Но со временем понятие «герменевтика» стало все чаще применяться по отношению к различным видам литературно–критического «инструментария»: источниковедения, формальной, традиционной, редакционной, а с недавних пор и всевозможных форм нарративной критики. Хотя подобные подходы принесли некоторые плоды, но были и потери: основной целью этих методик была реконструкция истории и религиозного устройства отдельных общин, стоящих за определенными текстами, а не постижение основной идеи текста.
Оба этих подхода были в значительной мере оттеснены третьей волной, так называемой «новой герменевтикой». Для нее опорной точкой в дискуссии стала немаловажная догадка о том, что люди привносят в решение задачи интерпретации свои собственные пристрастия и ограниченность. На каком–то уровне это наблюдение весьма полезно. Каждый из нас непременно несет в себе собственную «систему координат»; такого явления, как абсолютная непредубежденность, просто не существует. Новая герменевтика напоминает о том, что священный авторитет Писания не следует переносить на толкователя; что мы постоянно приспосабливаем новую информацию к уже имеющейся в нашем сознании «системе координат»; что некоторые представления, которые считаются несомненными, нуждаются в изменении или уточнении, а то и вовсе должны быть отброшены; что нам еще многому надо учиться, ибо мы отделены от авторов Писания временными, географическими, языковыми и культурными барьерами.
Но в то же время многие сторонники новой герменевтики заходят слишком далеко.
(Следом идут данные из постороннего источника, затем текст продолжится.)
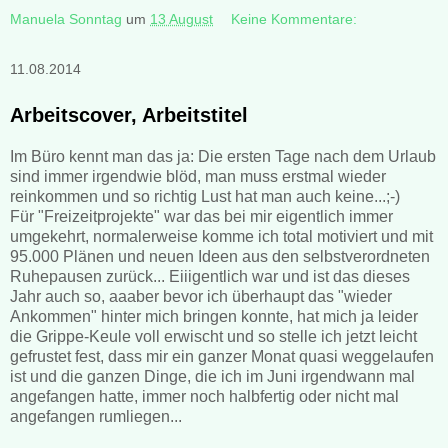
Manuela Sonntag
um
13 August
Keine Kommentare:
11.08.2014
Arbeitscover, Arbeitstitel
Im Büro kennt man das ja: Die ersten Tage nach dem Urlaub
sind immer irgendwie blöd, man muss erstmal wieder
reinkommen und so richtig Lust hat man auch keine...;-)
Für "Freizeitprojekte" war das bei mir eigentlich immer
umgekehrt, normalerweise komme ich total motiviert und mit
95.000 Plänen und neuen Ideen aus den selbstverordneten
Ruhepausen zurück... Eiiigentlich war und ist das dieses
Jahr auch so, aaaber bevor ich überhaupt das "wieder
Ankommen" hinter mich bringen konnte, hat mich ja leider
die Grippe-Keule voll erwischt und so stelle ich jetzt leicht
gefrustet fest, dass mir ein ganzer Monat quasi weggelaufen
ist und die ganzen Dinge, die ich im Juni irgendwann mal
angefangen hatte, immer noch halbfertig oder nicht mal
angefangen rumliegen...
Они утверждают, что, поскольку толкование каждого человека в какой–то мере отличается от любых других толкований, мы не вправе говорить о смысле текста как о чем–то объективно существующем. Смысл, по их мнению, пребывает не в тексте, а в читателях, толкователях текста. Если различные толкования допустимы, то говорить о правильном, или истинном, толковании невозможно; личные предпочтения, полагают они, лишают подобные выражения смысла. Если никакое отдельно взятое толкование не истинно, то либо все толкования одинаково бессмысленны (что ведет к герменевтическому нигилизму, известному под названием «деконструктивизм»), либо все одинаково верны, т. е. хороши или плохи в той мере, в какой они устраивают конкретного человека, группу людей или культуру или отвечают неким произвольным критериям. Рассуждая в таком духе, сторонники новой герменевтики поощряют разнообразные «прочтения» Писания: прочтение чернокожих обитателей Южной Сахары, прочтение либеральных теологов, феминистское прочтение, прочтение протестантов англосаксонского происхождения, прочтение гомосексуалистов и т. д. Проявляя исключительное почтение к плюрализму, присущее всей современной культуре Запада, новая герменевтика не признает несостоятельным никакое толкование, за исключением того, которое утверждает свою истинность и несостоятельность всех остальных.
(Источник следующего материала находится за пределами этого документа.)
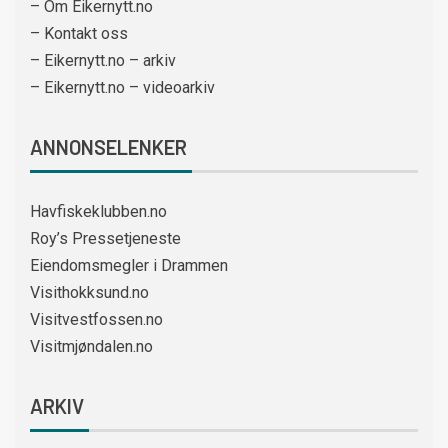
– Om Eikernytt.no
– Kontakt oss
– Eikernytt.no – arkiv
– Eikernytt.no – videoarkiv
ANNONSELENKER
Havfiskeklubben.no
Roy’s Pressetjeneste
Eiendomsmegler i Drammen
Visithokksund.no
Visitvestfossen.no
Visitmjøndalen.no
ARKIV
Проблемы, связанные с новой герменевтикой, настолько сложны, что обсудить их здесь достаточно подробно не представляется возможным. Нужно отметить, что такой подход к толкованию во многом определяет не только современную библейскую экзегезу, но и такие области, как история, литература, политика и многое другое. Несмотря на многие достижения новой герменевтики, ее необходимо подвергнуть сомнению. Интуиция подсказывает, что в теории, которая провозглашает относительность всякого знания, почерпнутого из чтения, но в то же время производит бесчисленное количество книг, утверждающих правильность этой позиции, есть что–то неубедительное. Настаивать на том, что смысл привносится читателем и не зависит от текста, а затем создавать тексты, доказывающие эту точку зрения, — это просто недопустимое противоречие. И что еще хуже, радикальные представители этой теории заявляют, что авторский замысел не находит в тексте адекватного выражения. Они воздвигают между автором и читателем непреодолимый барьер и называют его «текстом». Ирония состит в том, что эти идеи высказывают авторы, надеющиеся, что читатели их поймут, авторы, которые выражают свои замыслы на бумаге и рассчитывают, что читателей убедят их рассуждения. Искренне хотелось бы пожелать, чтобы подобные авторы признали за Моисеем, Исайей и Павлом право на такое же уважение.
Трудно понять, почему люди, которые в силу своей ограниченности не могут достичь исчерпывающего понимания текста (или, если угодно, чего бы то ни было), не способны приобрести никаких достоверных знаний. Кроме того, сам факт несходства между людьми становится понятней в свете нашего общего происхождения; каждый из нас создан по образу и подобию Бога, Который владеет совершенным и исчерпывающим знанием. Воображать, что мы можем достичь знания, во всех отношениях равного знанию Бога, было бы идолопоклонством, но нет никаких причин считать, что мы вообще не способны получить объективное знание.